Erkennen von Clustern
Wie beim Typ der Verteilungsfunktion erscheint auch das Erkennen von Clustern mit dem Histogramm einfacher.
Mit etwas Übung lassen sich diese aber auch in der Verteilungsfunktion leicht erkennen. Und zwar muss man nur darauf achten, ob sich die Verteilungsfunktion verflacht und dann wieder steiler wird, wie in der folgenden Grafik für dieselben Zahlenwerte wie beim obigen Histogramm.
Vergleich von mehreren Zahlenreihen
Will man mehrere unterschiedliche Zahlenmengen miteinander vergleichen, so eignet sich die Verteilungsfunktion um einiges besser. Hierbei kann man beliebig viele Verteilungsfunktionen in einer Achse zusammenfassen und vergleichend darstellen. Dabei ist auch unerheblich wie viele Daten die einzelnen Verteilungen enthalten.
Abgesehen von den üblichen Nachteilen und abgesehen davon, dass die Ausführung des Plots komplizierter ist (z.B. müssen für alle Verteilungen einheitliche Bins ermittelt werden), wird die vergleichende Darstellung von Histogrammen sehr schnell unübersichtlich und die einzelnen Daten sind optisch nur noch schwer voneinander zu unterscheiden.
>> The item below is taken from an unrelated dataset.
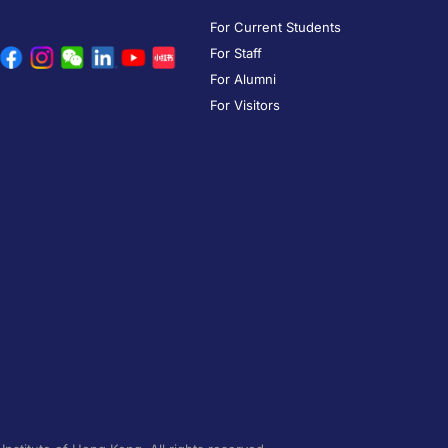
For Current Students
For Staff
For Alumni
For Visitors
Fehl-Interpretierbarkeit und Manipulierbarkeit
Ein weiterer Nachteil des Histogramms ist der Umstand, dass die Darstellung durch ungeschickte Auswahl von Darstellungsparametern wie etwa der Bin-Size sehr unterschiedlich ausfallen kann. Nimmt man als Beispiel die folgende normalverteilte Zahlenreihe, welche vom Zufallszahlengenerator in MATLAB generiert wurde (randn(20,1)
):
[0.5377, 0.5377, 1.8339, -2.2588, 0.8622, 0.3188, -1.3077, -0.4336, 0.3426, 3.5784, 2.7694, -1.3499, 3.0349, 0.7254, -0.063, 0.7147, -0.2050, -0.1241, 1.4897, 1.4090, 1.4172]
Je nachdem, wie viele Bins man für die Darstellung des Histogramms wählt, unterscheidet sich dieses deutlich:
Während die Darstellung mit 5 Bins noch den Erwartungen über die zugrundeliegende Normalverteilung entspricht, sieht die Darstellung mit 6 Bins doch deutlich anders aus und man würde eher eine multimodale Verteilung mit 3 Clustern statt der tatsächlichen Normalverteilung erwarten.
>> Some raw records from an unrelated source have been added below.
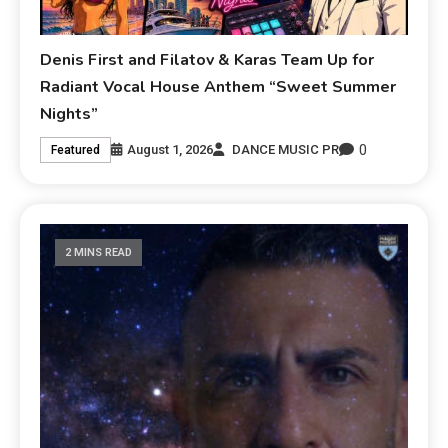
Denis First and Filatov & Karas Team Up for
Radiant Vocal House Anthem “Sweet Summer
Nights”
0
August 1, 2026
DANCE MUSIC PR
Featured
2 MINS READ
Noch dramatischer wird das Ganze, wenn auch noch die Limits der Achsen beschränkt werden:
Im Gegensatz dazu ist die Darstellung mit der kumulierten Verteilungsfunktion immer eindeutig. Bei Beschränkung der Achsenlimits bekommt man auch immer mit, wenn nicht alle Daten im Sichtbereich sind, weil die Verteilungsfunktion dann nicht bis zu den Grenzen 0 und 1 auf der y-Achse reicht. Damit ist die Verteilungsfunktion auch weniger „manipulierbar“ bzw. lassen sich Fehl-Interpretationen durch unglückliche Darstellungen besser vermeiden.